## [EXERCISE]
Which lines of the entries contain the string "Thursday"? Copy each of them.
•••
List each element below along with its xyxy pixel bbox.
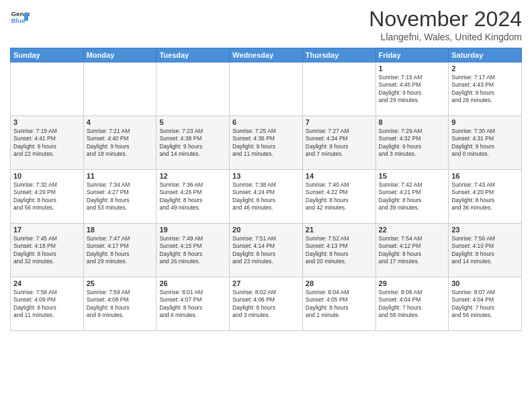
calendar-cell: 3Sunrise: 7:19 AMSunset: 4:41 PMDaylight… xyxy=(11,116,84,170)
day-info: Sunrise: 7:58 AMSunset: 4:09 PMDaylight:… xyxy=(13,289,81,320)
day-number: 15 xyxy=(379,172,446,180)
day-number: 3 xyxy=(13,118,81,126)
day-number: 7 xyxy=(306,118,373,126)
page-header: General Blue November 2024 Llangefni, Wa… xyxy=(10,7,522,42)
header-sunday: Sunday xyxy=(11,48,84,62)
day-info: Sunrise: 7:38 AMSunset: 4:24 PMDaylight:… xyxy=(232,181,300,212)
day-number: 5 xyxy=(159,118,226,126)
calendar-cell xyxy=(11,62,84,116)
calendar-cell: 23Sunrise: 7:56 AMSunset: 4:10 PMDayligh… xyxy=(449,224,522,277)
day-info: Sunrise: 7:45 AMSunset: 4:18 PMDaylight:… xyxy=(13,235,81,266)
header-wednesday: Wednesday xyxy=(230,48,303,62)
day-number: 6 xyxy=(232,118,300,126)
calendar-cell: 28Sunrise: 8:04 AMSunset: 4:05 PMDayligh… xyxy=(302,277,375,331)
day-number: 23 xyxy=(451,226,519,234)
day-number: 22 xyxy=(379,226,446,234)
svg-text:Blue: Blue xyxy=(11,17,26,24)
month-title: November 2024 xyxy=(369,7,522,32)
calendar-cell xyxy=(230,62,303,116)
day-number: 2 xyxy=(451,64,519,73)
day-info: Sunrise: 7:36 AMSunset: 4:26 PMDaylight:… xyxy=(159,181,226,212)
day-info: Sunrise: 8:06 AMSunset: 4:04 PMDaylight:… xyxy=(379,289,446,320)
day-number: 12 xyxy=(159,172,226,180)
calendar-week-5: 24Sunrise: 7:58 AMSunset: 4:09 PMDayligh… xyxy=(11,277,522,331)
calendar-cell: 26Sunrise: 8:01 AMSunset: 4:07 PMDayligh… xyxy=(157,277,230,331)
day-number: 8 xyxy=(379,118,446,126)
calendar-cell: 7Sunrise: 7:27 AMSunset: 4:34 PMDaylight… xyxy=(302,116,375,170)
calendar-header-row: Sunday Monday Tuesday Wednesday Thursday… xyxy=(11,48,522,62)
calendar-cell: 30Sunrise: 8:07 AMSunset: 4:04 PMDayligh… xyxy=(449,277,522,331)
calendar-cell: 20Sunrise: 7:51 AMSunset: 4:14 PMDayligh… xyxy=(230,224,303,277)
header-friday: Friday xyxy=(375,48,449,62)
title-section: November 2024 Llangefni, Wales, United K… xyxy=(369,7,522,42)
day-info: Sunrise: 7:29 AMSunset: 4:32 PMDaylight:… xyxy=(379,128,446,158)
day-number: 18 xyxy=(87,226,154,234)
day-info: Sunrise: 7:51 AMSunset: 4:14 PMDaylight:… xyxy=(232,235,300,266)
calendar-week-2: 3Sunrise: 7:19 AMSunset: 4:41 PMDaylight… xyxy=(11,116,522,170)
calendar-cell: 5Sunrise: 7:23 AMSunset: 4:38 PMDaylight… xyxy=(157,116,230,170)
calendar-cell: 18Sunrise: 7:47 AMSunset: 4:17 PMDayligh… xyxy=(83,224,157,277)
calendar-cell: 12Sunrise: 7:36 AMSunset: 4:26 PMDayligh… xyxy=(157,170,230,224)
day-info: Sunrise: 7:34 AMSunset: 4:27 PMDaylight:… xyxy=(87,181,154,212)
day-info: Sunrise: 7:47 AMSunset: 4:17 PMDaylight:… xyxy=(87,235,154,266)
day-number: 21 xyxy=(306,226,373,234)
header-tuesday: Tuesday xyxy=(157,48,230,62)
subtitle: Llangefni, Wales, United Kingdom xyxy=(369,32,522,42)
day-number: 27 xyxy=(232,279,300,287)
day-info: Sunrise: 7:17 AMSunset: 4:43 PMDaylight:… xyxy=(451,74,519,105)
calendar-cell: 14Sunrise: 7:40 AMSunset: 4:22 PMDayligh… xyxy=(302,170,375,224)
day-number: 1 xyxy=(379,64,446,73)
day-number: 28 xyxy=(306,279,373,287)
day-info: Sunrise: 7:27 AMSunset: 4:34 PMDaylight:… xyxy=(306,128,373,158)
calendar-cell: 10Sunrise: 7:32 AMSunset: 4:29 PMDayligh… xyxy=(11,170,84,224)
calendar-cell: 13Sunrise: 7:38 AMSunset: 4:24 PMDayligh… xyxy=(230,170,303,224)
page-container: General Blue November 2024 Llangefni, Wa… xyxy=(0,0,532,411)
calendar-cell: 16Sunrise: 7:43 AMSunset: 4:20 PMDayligh… xyxy=(449,170,522,224)
day-info: Sunrise: 7:40 AMSunset: 4:22 PMDaylight:… xyxy=(306,181,373,212)
day-info: Sunrise: 7:30 AMSunset: 4:31 PMDaylight:… xyxy=(451,128,519,158)
calendar-cell: 4Sunrise: 7:21 AMSunset: 4:40 PMDaylight… xyxy=(83,116,157,170)
day-number: 29 xyxy=(379,279,446,287)
calendar-week-4: 17Sunrise: 7:45 AMSunset: 4:18 PMDayligh… xyxy=(11,224,522,277)
header-monday: Monday xyxy=(83,48,157,62)
day-info: Sunrise: 7:15 AMSunset: 4:45 PMDaylight:… xyxy=(379,74,446,105)
day-number: 10 xyxy=(13,172,81,180)
day-info: Sunrise: 7:59 AMSunset: 4:08 PMDaylight:… xyxy=(87,289,154,320)
calendar-table: Sunday Monday Tuesday Wednesday Thursday… xyxy=(10,48,522,331)
calendar-cell: 29Sunrise: 8:06 AMSunset: 4:04 PMDayligh… xyxy=(375,277,449,331)
day-info: Sunrise: 7:52 AMSunset: 4:13 PMDaylight:… xyxy=(306,235,373,266)
day-info: Sunrise: 8:07 AMSunset: 4:04 PMDaylight:… xyxy=(451,289,519,320)
day-number: 26 xyxy=(159,279,226,287)
day-number: 13 xyxy=(232,172,300,180)
logo-icon: General Blue xyxy=(10,7,30,27)
header-thursday: Thursday xyxy=(302,48,375,62)
calendar-cell: 15Sunrise: 7:42 AMSunset: 4:21 PMDayligh… xyxy=(375,170,449,224)
day-number: 24 xyxy=(13,279,81,287)
day-info: Sunrise: 7:32 AMSunset: 4:29 PMDaylight:… xyxy=(13,181,81,212)
calendar-cell xyxy=(83,62,157,116)
calendar-cell: 9Sunrise: 7:30 AMSunset: 4:31 PMDaylight… xyxy=(449,116,522,170)
calendar-cell: 8Sunrise: 7:29 AMSunset: 4:32 PMDaylight… xyxy=(375,116,449,170)
calendar-cell xyxy=(302,62,375,116)
calendar-cell: 21Sunrise: 7:52 AMSunset: 4:13 PMDayligh… xyxy=(302,224,375,277)
calendar-cell: 17Sunrise: 7:45 AMSunset: 4:18 PMDayligh… xyxy=(11,224,84,277)
day-info: Sunrise: 8:02 AMSunset: 4:06 PMDaylight:… xyxy=(232,289,300,320)
day-number: 19 xyxy=(159,226,226,234)
day-info: Sunrise: 7:54 AMSunset: 4:12 PMDaylight:… xyxy=(379,235,446,266)
header-saturday: Saturday xyxy=(449,48,522,62)
day-number: 20 xyxy=(232,226,300,234)
calendar-cell: 27Sunrise: 8:02 AMSunset: 4:06 PMDayligh… xyxy=(230,277,303,331)
day-number: 11 xyxy=(87,172,154,180)
day-info: Sunrise: 7:23 AMSunset: 4:38 PMDaylight:… xyxy=(159,128,226,158)
calendar-cell: 25Sunrise: 7:59 AMSunset: 4:08 PMDayligh… xyxy=(83,277,157,331)
calendar-cell: 24Sunrise: 7:58 AMSunset: 4:09 PMDayligh… xyxy=(11,277,84,331)
calendar-cell: 6Sunrise: 7:25 AMSunset: 4:36 PMDaylight… xyxy=(230,116,303,170)
day-number: 17 xyxy=(13,226,81,234)
day-info: Sunrise: 7:56 AMSunset: 4:10 PMDaylight:… xyxy=(451,235,519,266)
calendar-week-3: 10Sunrise: 7:32 AMSunset: 4:29 PMDayligh… xyxy=(11,170,522,224)
day-info: Sunrise: 8:04 AMSunset: 4:05 PMDaylight:… xyxy=(306,289,373,320)
day-number: 16 xyxy=(451,172,519,180)
day-number: 14 xyxy=(306,172,373,180)
calendar-cell: 19Sunrise: 7:49 AMSunset: 4:15 PMDayligh… xyxy=(157,224,230,277)
day-number: 9 xyxy=(451,118,519,126)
•••
## [OUTPUT OF THE EXERCISE]
calendar-header-row: Sunday Monday Tuesday Wednesday Thursday… xyxy=(11,48,522,62)
calendar-table: Sunday Monday Tuesday Wednesday Thursday… xyxy=(10,48,522,331)
header-thursday: Thursday xyxy=(302,48,375,62)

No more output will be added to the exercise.